JERUSALEM, April 22 (Reuters) - The COVID-19 vaccine developed by Pfizer and BioNTech is effective at preventing symptomatic and severe disease in people with some chronic illnesses, like diabetes and heart disease, the biggest real-world study showed on Thursday (Apr 22).
The analysis of almost 1.2 million people by Israel's largest healthcare provider will offer further hope for countries as they get shots into citizens' arms, particularly those considered vulnerable, and curb the pandemic that has killed more than 3.1 million people.
The vaccine was 80 per cent effective against symptomatic infection for people with heart or chronic kidney diseases, 86 per cent for people with type 2 diabetes, 75 per cent for cerebrovascular disease, and 84 per cent for people suffering from immunodeficiency, according to the Clalit Research Institute study.
For people who were vaccinated and were already suffering three or more chronic conditions or risk factors, such as heart disease, neurological disease, chronic kidney disease, chronic lung disease, smoking, pregnancy or obesity, the research shows it was 88 per cent effective in preventing symptomatic infection.
It was more than 90 per cent effective against severe disease for people with type 2 diabetes, heart or cerebrovascular disease and 100 per cent for people suffering from immunodeficiency.
The data is the latest from Israel where a universal and digitised healthcare system and the speedy vaccination programme have allowed researchers insights into the vaccine's potency.

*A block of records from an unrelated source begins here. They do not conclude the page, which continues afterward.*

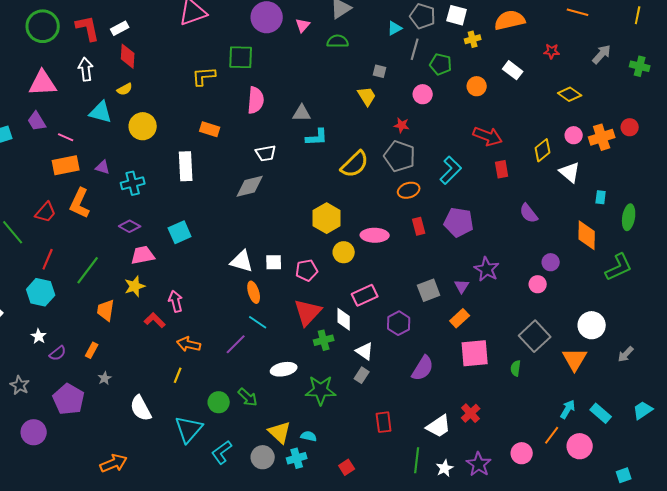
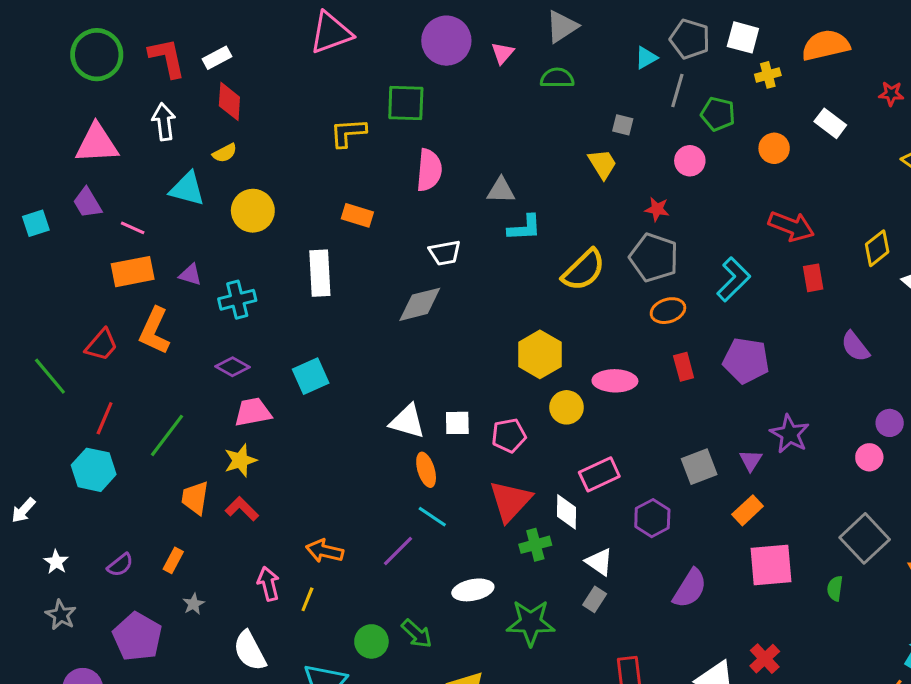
pink arrow: (176, 301) -> (268, 584), moved
red L-shape: (155, 320) -> (242, 509), moved
white star: (39, 336) -> (56, 562), moved

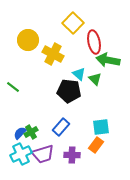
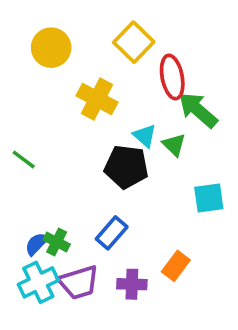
yellow circle: (28, 40) -> (51, 48), moved
green arrow: (108, 60) -> (198, 110), turned 30
cyan square: (101, 127) -> (209, 198), moved
green cross: (31, 132) -> (57, 242), turned -32

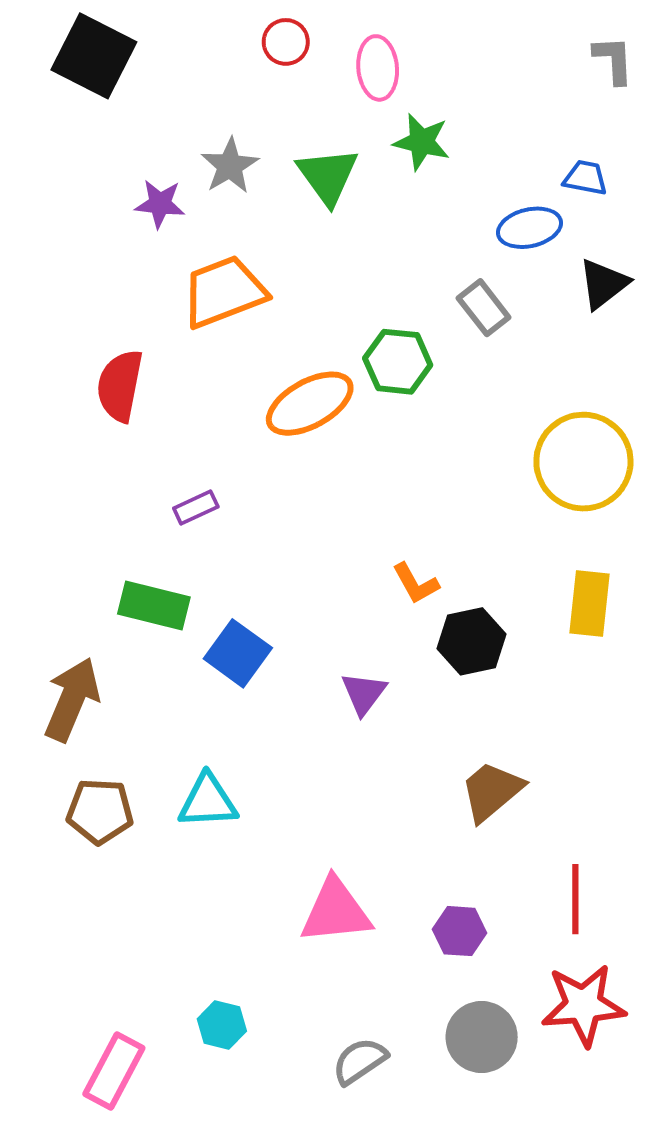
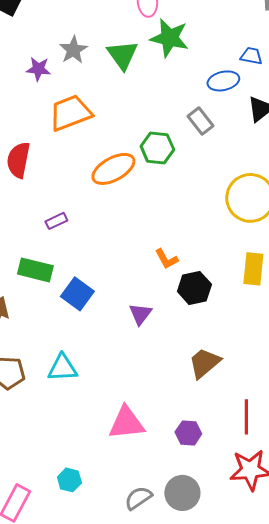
green star: (422, 142) -> (169, 38), size x1.4
gray circle: (482, 1037) -> (182, 493), moved

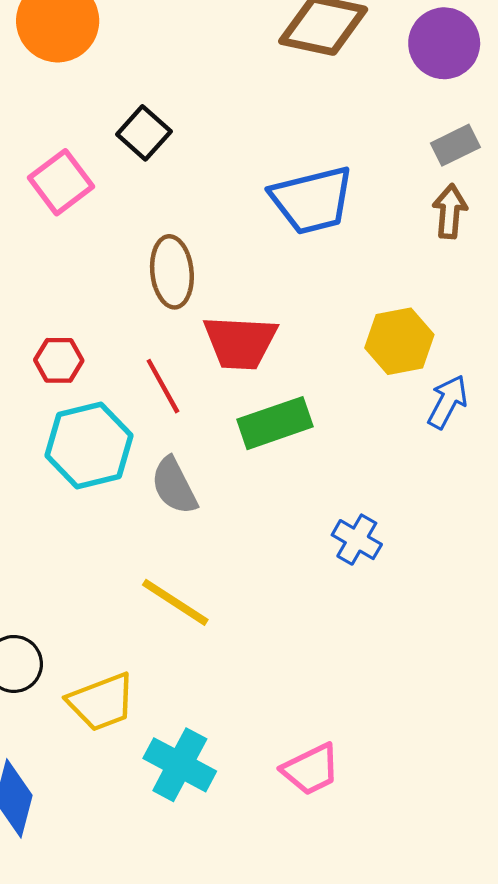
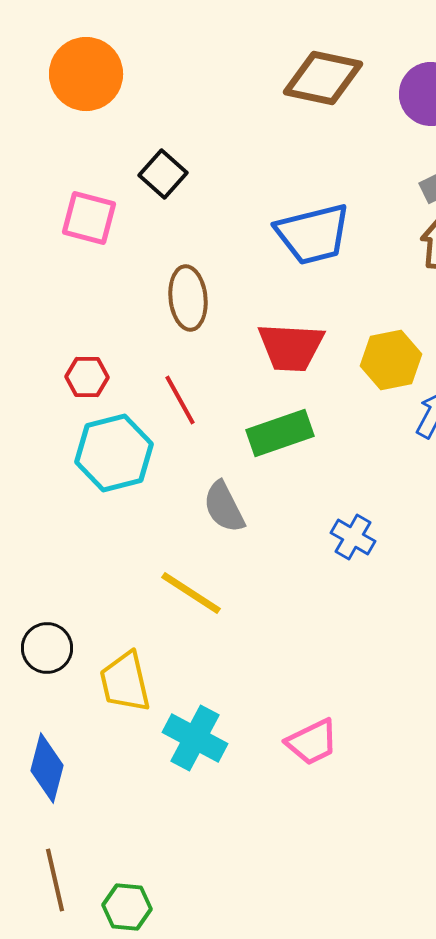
pink square: (61, 182) -> (89, 218), turned -38
red trapezoid: (240, 342) -> (291, 347), moved
gray semicircle: (174, 486) -> (224, 507), moved
yellow trapezoid: (101, 702) -> (125, 682), turned 98

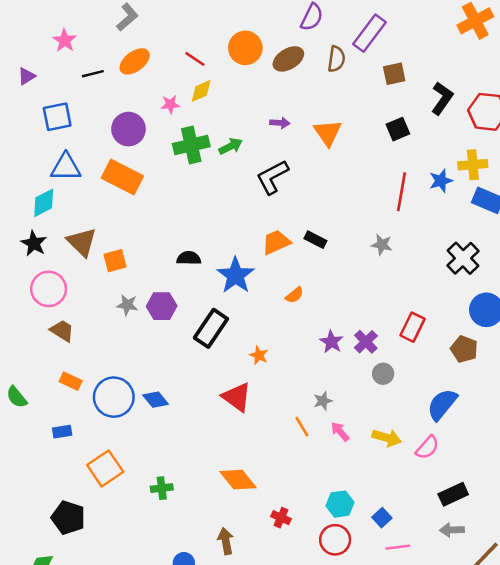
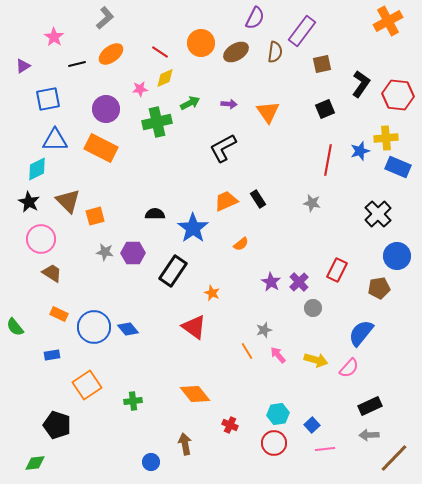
green arrow: (231, 146) -> (190, 103), moved
black rectangle: (315, 240) -> (258, 199), turned 30
brown pentagon: (464, 349) -> (379, 288), turned -30

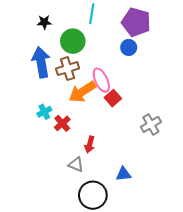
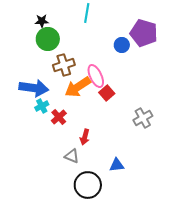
purple pentagon: (136, 22) -> (144, 33), moved
green circle: (73, 41) -> (48, 39), moved
blue arrow: (41, 62) -> (34, 88), moved, turned 108

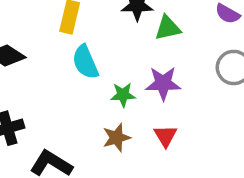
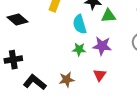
cyan semicircle: (85, 62) -> (80, 24), moved
brown star: (117, 138) -> (67, 80), moved

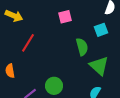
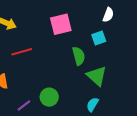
pink square: (65, 17) -> (61, 24), size x1.5
red line: (28, 43) -> (22, 52), turned 42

Clalit covers more than half of Israel's population.
The results were lower than the 96 per cent overall vaccine effectiveness seven days or more after the second dose, found by the study and the 95 per cent effectiveness found in clinical trials last year.
But researchers said they offered some optimism that the vaccine still offers protection against severe illness in people who become infected after they get their shots.

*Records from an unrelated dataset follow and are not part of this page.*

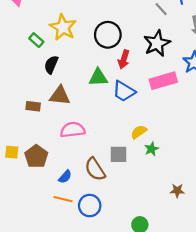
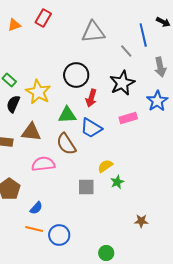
yellow star: (63, 27) -> (38, 92), moved
black semicircle: (51, 65) -> (13, 104), moved
pink rectangle: (163, 81) -> (128, 118), size x0.7
brown semicircle: (95, 169) -> (66, 144), moved

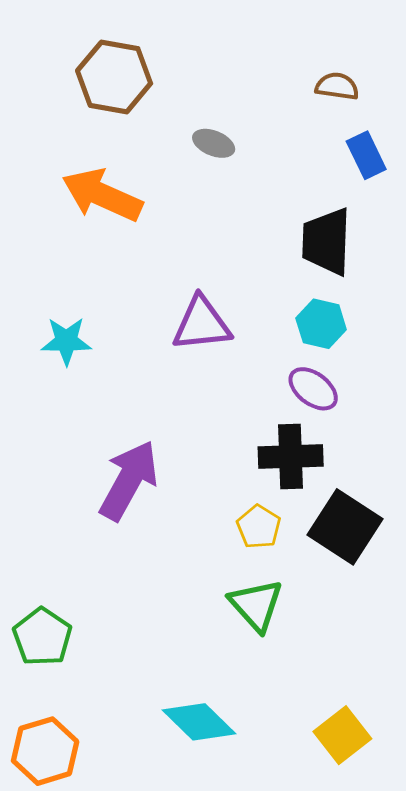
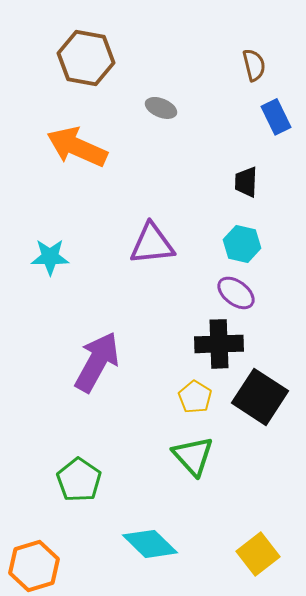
brown semicircle: (337, 86) -> (254, 65), turned 68
black trapezoid: (326, 242) -> (246, 182), size x0.6
green pentagon: (42, 637) -> (79, 480), moved

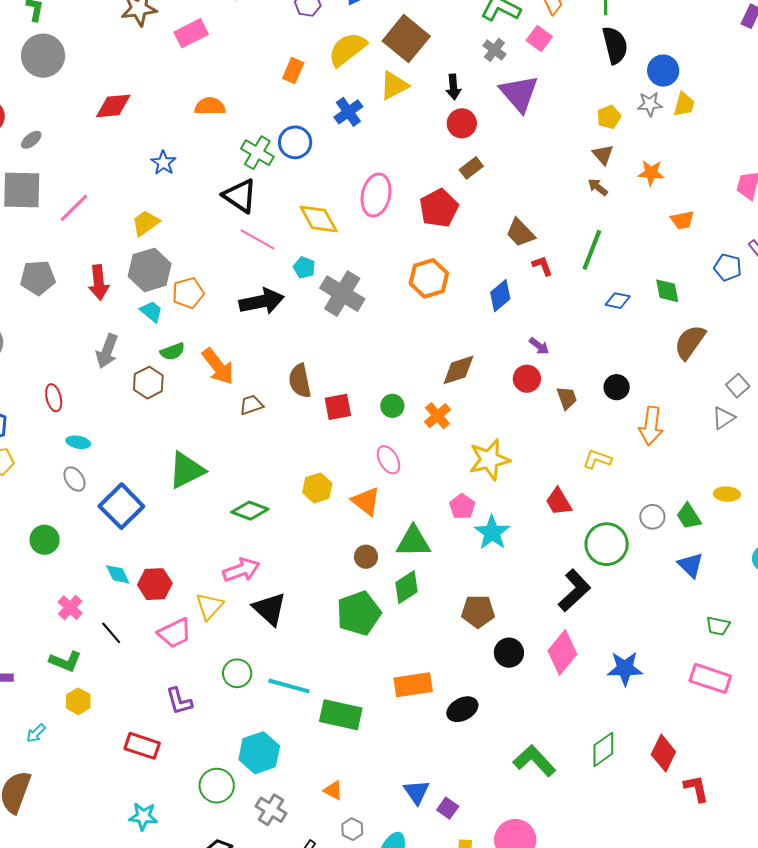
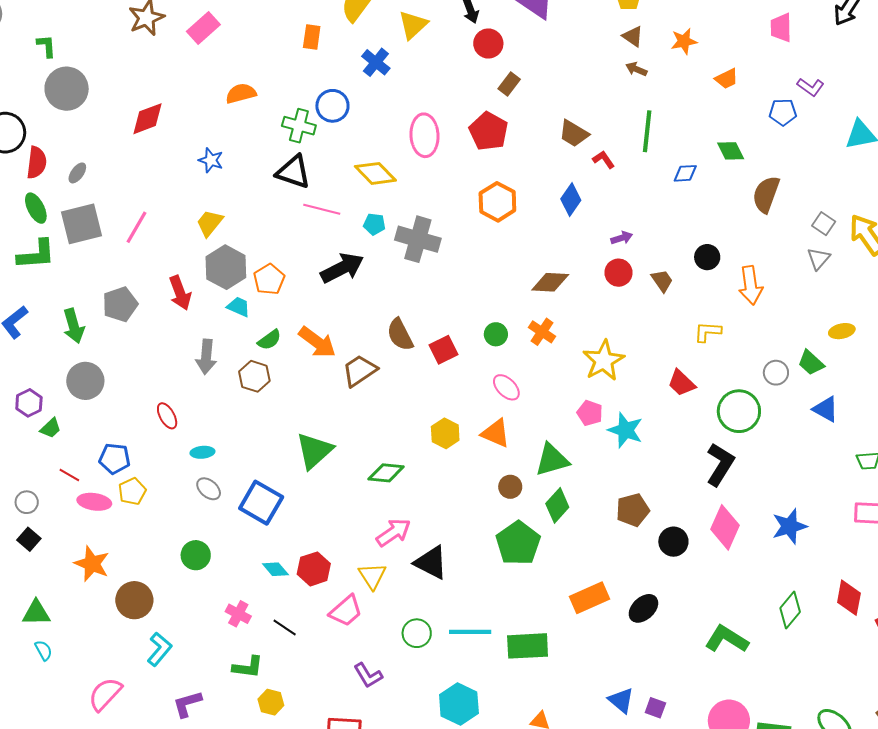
purple arrow: (539, 346) -> (622, 238), turned -40
brown diamond: (458, 370) -> (550, 282), turned 36
brown trapezoid: (251, 405) -> (360, 371), size x1.5

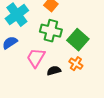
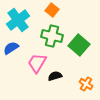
orange cross: (76, 64) -> (86, 84), moved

"Protection is mildly reduced among patients with several co-morbidities. These results are very encouraging, as they suggest that most COVID-19 cases will be prevented by vaccination even in the elderly and chronically ill," said Ran Balicer, Clalit's chief innovation officer.

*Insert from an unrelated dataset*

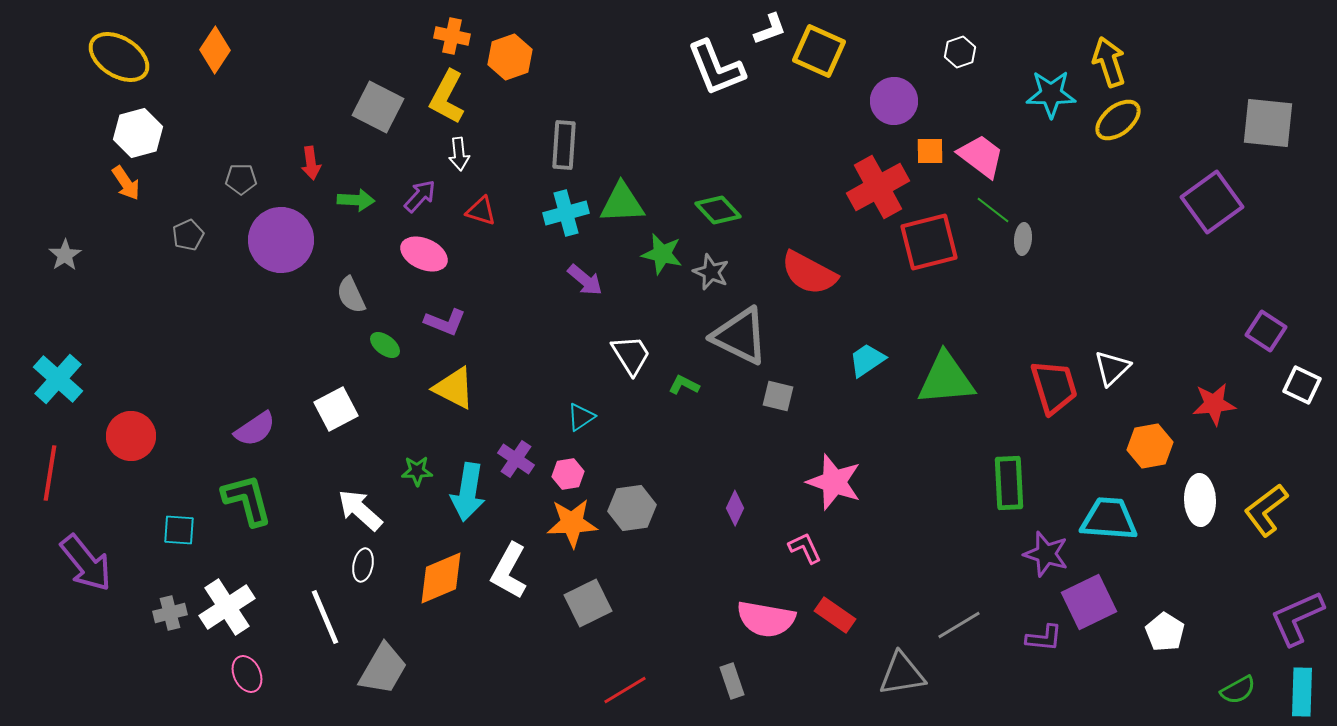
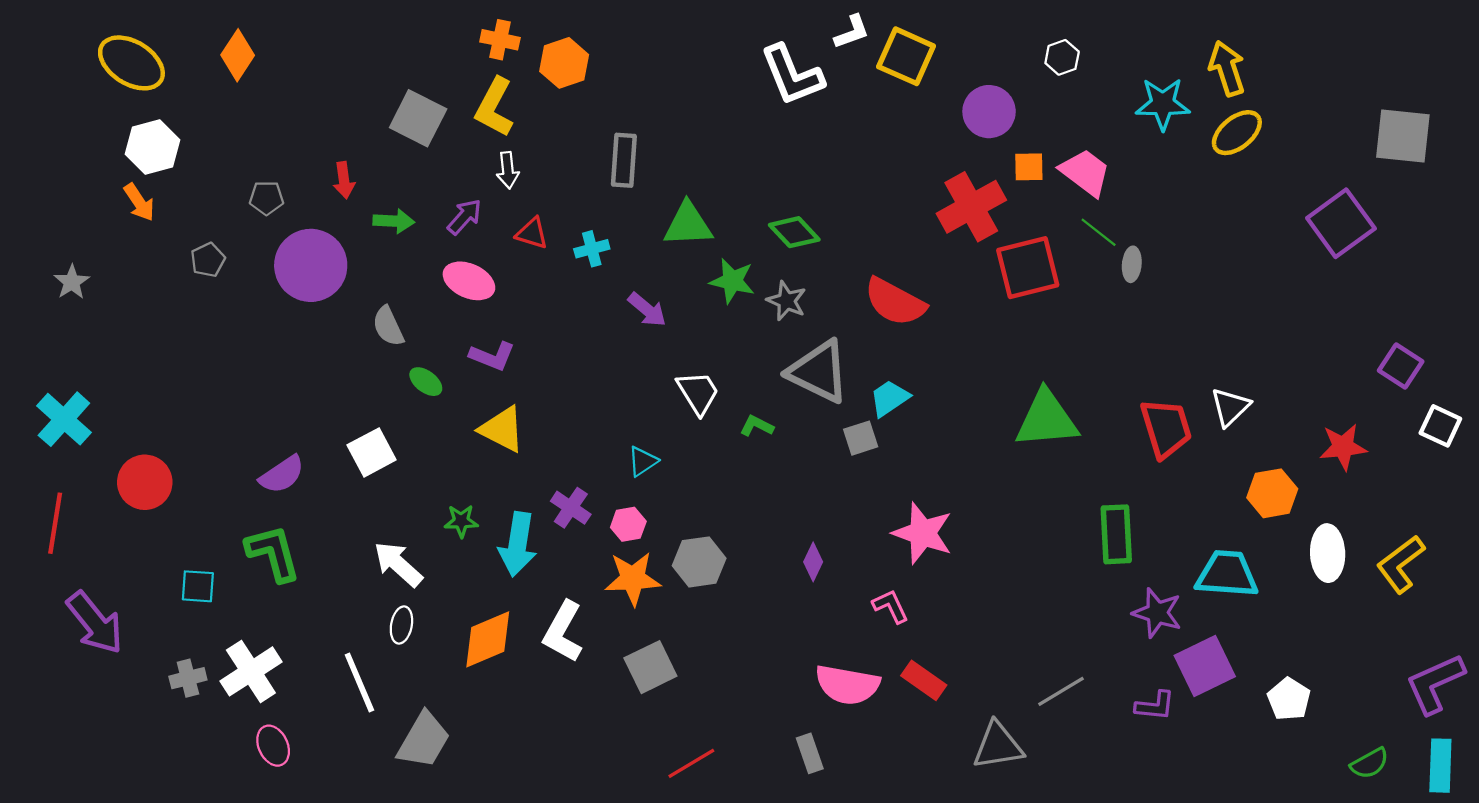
cyan cross: (566, 213) -> (592, 249), moved, size x0.7
cyan trapezoid: (867, 360) -> (889, 398), moved
gray square: (778, 396) -> (861, 438), turned -32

"People with chronic diseases, multiple chronic or severe chronic diseases, should get vaccinated because the vaccine is very effective in protecting them against the high rates of complications that are expected," Balicer said.
The research was also carried out by Harvard and the University of Michigan and published in the New England Journal of Medicine on Thursday.
The Clalit study, compared 596,618 people vaccinated between Dec 20 2020 and Feb 14 against the same size group of unvaccinated people, matching age, gender and other characteristics.
The subgroup of the people with chronic diseases was about 130,000 people, Balicer said.
More than half of Israel's 9.3 million population has been fully inoculated since its vaccination drive began in late December. COVID-19 cases have dropped continuously since a mid-January peak as the economy has largely opened.
Until mid-April, Israel has documented 98 per cent fewer coronavirus cases, 93 per cent fewer critically ill and 87 per cent fewer COVID-19 deaths, according to Eran Segal, data scientist at the Weizmann Institute of Science.
Balicer said that although Israel was not yet at "herd immunity", the sharp drop was "proof of the potential of mass vaccination to really take us out of harm's way and shows the light at the end of the tunnel".